Copy out precisely the lines from the start of the data through the line with "précision et engagement", and keep pictures out of it.
------ Record excerpts
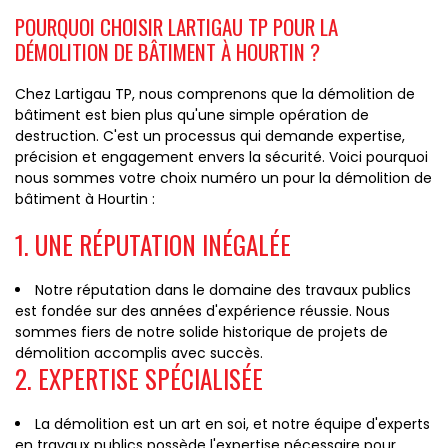
POURQUOI CHOISIR LARTIGAU TP POUR LA
DÉMOLITION DE BÂTIMENT À HOURTIN ?
Chez Lartigau TP, nous comprenons que la démolition de
bâtiment est bien plus qu'une simple opération de
destruction. C'est un processus qui demande expertise,
précision et engagement envers la sécurité. Voici pourquoi
nous sommes votre choix numéro un pour la démolition de
bâtiment à Hourtin :
1. UNE RÉPUTATION INÉGALÉE
Notre réputation dans le domaine des travaux publics
est fondée sur des années d'expérience réussie. Nous
sommes fiers de notre solide historique de projets de
démolition accomplis avec succès.
2. EXPERTISE SPÉCIALISÉE
La démolition est un art en soi, et notre équipe d'experts
en travaux publics possède l'expertise nécessaire pour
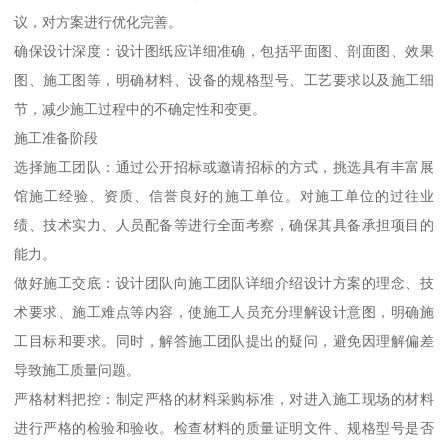
议，对方案进行优化完善。
确保设计深度：设计图纸应详细准确，包括平面图、剖面图、效果
图、施工图等，明确材料、设备的规格型号、工艺要求以及施工细
节，减少施工过程中的不确定性和变更。
施工准备阶段
选择施工团队：通过公开招标或邀请招标的方式，挑选具有丰富展
馆施工经验、资质、信誉良好的施工单位。对施工单位的过往业
绩、技术实力、人员配备等进行全面考察，确保其具备承担项目的
能力。
做好施工交底：设计团队向施工团队详细介绍设计方案的理念、技
术要求、施工难点等内容，使施工人员充分理解设计意图，明确施
工目标和要求。同时，解答施工团队提出的疑问，避免因理解偏差
导致施工质量问题。
严格材料把控：制定严格的材料采购标准，对进入施工现场的材料
进行严格的检验和验收。检查材料的质量证明文件、规格型号是否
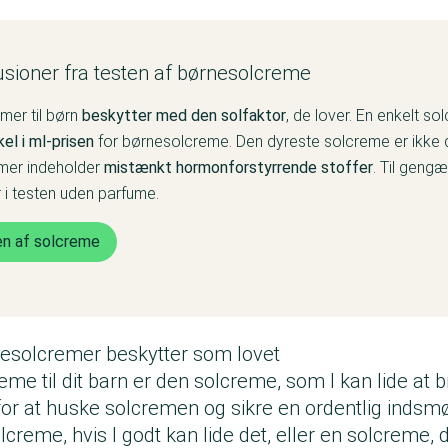
sioner fra testen af børnesolcreme
mer til børn
beskytter med den solfaktor
, de lover. En enkelt s
kel i ml-prisen
for børnesolcreme. Den dyreste solcreme er ikke 
mer indeholder
mistænkt hormonforstyrrende stoffer
. Til gengæl
i testen uden parfume.
en af solcreme
esolcremer beskytter som lovet
me til dit barn er den solcreme, som I kan lide at 
or at huske solcremen og sikre en ordentlig indsmø
olcreme, hvis I godt kan lide det, eller en solcreme, 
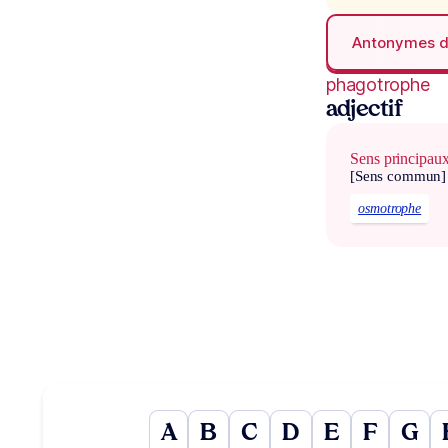
Antonymes 
phagotrophe
adjectif
Sens principau
[Sens commun]
osmotrophe
A
B
C
D
E
F
G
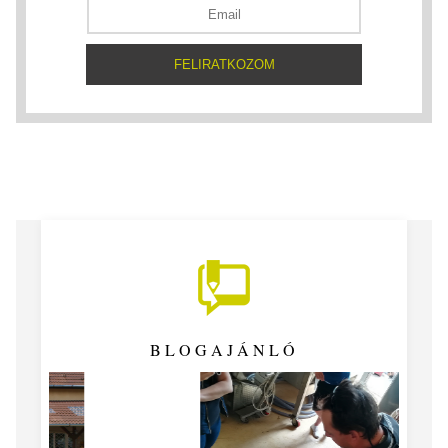
BLOGAJÁNLÓ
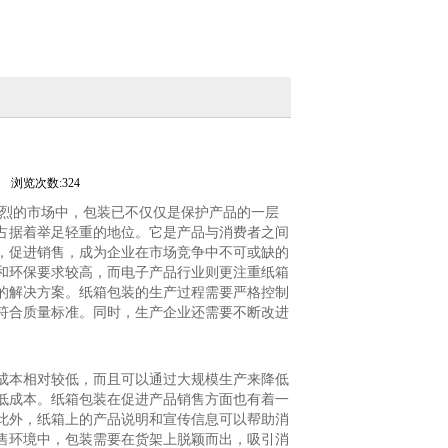
司
浏览次数:324
激烈的市场中，包装已不仅仅是保护产品的一层
占据着举足轻重的地位。它是产品与消费者之间
，促进销售，成为企业在市场竞争中不可或缺的
和环保要求较高，而电子产品行业则更注重纸箱
的解决方案。纸箱包装的生产过程需要严格控制
符合质量标准。同时，生产企业还需要不断改进
成本相对较低，而且可以通过大规模生产来降低
低成本。纸箱包装在促进产品销售方面也有着一
此外，纸箱上的产品说明和宣传信息可以帮助消
售环境中，包装需要在货架上脱颖而出，吸引消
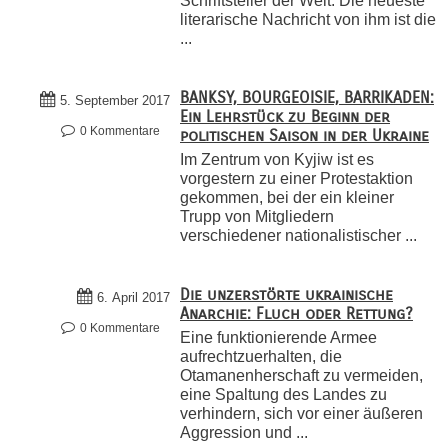
Schriftsteller der Welt. Die neueste
literarische Nachricht von ihm ist die
...
BANKSY, BOURGEOISIE, BARRIKADEN:
5. September 2017
Ein Lehrstück zu Beginn der
0 Kommentare
politischen Saison in der Ukraine
Im Zentrum von Kyjiw ist es
vorgestern zu einer Protestaktion
gekommen, bei der ein kleiner
Trupp von Mitgliedern
verschiedener nationalistischer ...
Die unzerstörte ukrainische
6. April 2017
Anarchie: Fluch oder Rettung?
0 Kommentare
Eine funktionierende Armee
aufrechtzuerhalten, die
Otamanenherschaft zu vermeiden,
eine Spaltung des Landes zu
verhindern, sich vor einer äußeren
Aggression und ...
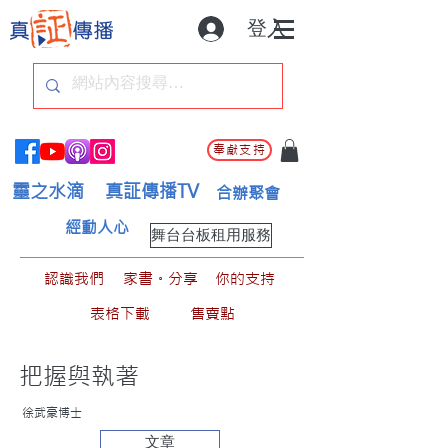
登入
奉獻支持
靈之水滴
真証傳播TV
合辦聚會
經動人心
舞台台板租用服務
認識我們
家書。分享
你的支持
表格下載
售賣點
把握與執著
徐武豪博士
文章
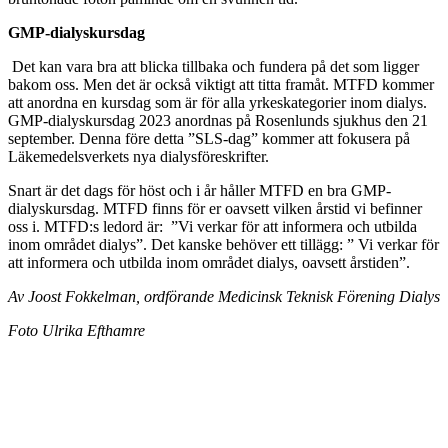
GMP-dialyskursdag
Det kan vara bra att blicka tillbaka och fundera på det som ligger
bakom oss. Men det är också viktigt att titta framåt. MTFD kommer
att anordna en kursdag som är för alla yrkeskategorier inom dialys.
GMP-dialyskursdag 2023 anordnas på Rosenlunds sjukhus den 21
september. Denna före detta ”SLS-dag” kommer att fokusera på
Läkemedelsverkets nya dialysföreskrifter.
Snart är det dags för höst och i år håller MTFD en bra GMP-
dialyskursdag. MTFD finns för er oavsett vilken årstid vi befinner
oss i. MTFD:s ledord är: ”Vi verkar för att informera och utbilda
inom området dialys”. Det kanske behöver ett tillägg: ” Vi verkar för
att informera och utbilda inom området dialys, oavsett årstiden”.
Av Joost Fokkelman, ordförande Medicinsk Teknisk Förening Dialys
Foto Ulrika Efthamre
------------
=== Expected output ===
POURQUOI CHOISIR LARTIGAU TP POUR LA
DÉMOLITION DE BÂTIMENT À HOURTIN ?
Chez Lartigau TP, nous comprenons que la démolition de
bâtiment est bien plus qu'une simple opération de
destruction. C'est un processus qui demande expertise,
précision et engagement envers la sécurité. Voici pourquoi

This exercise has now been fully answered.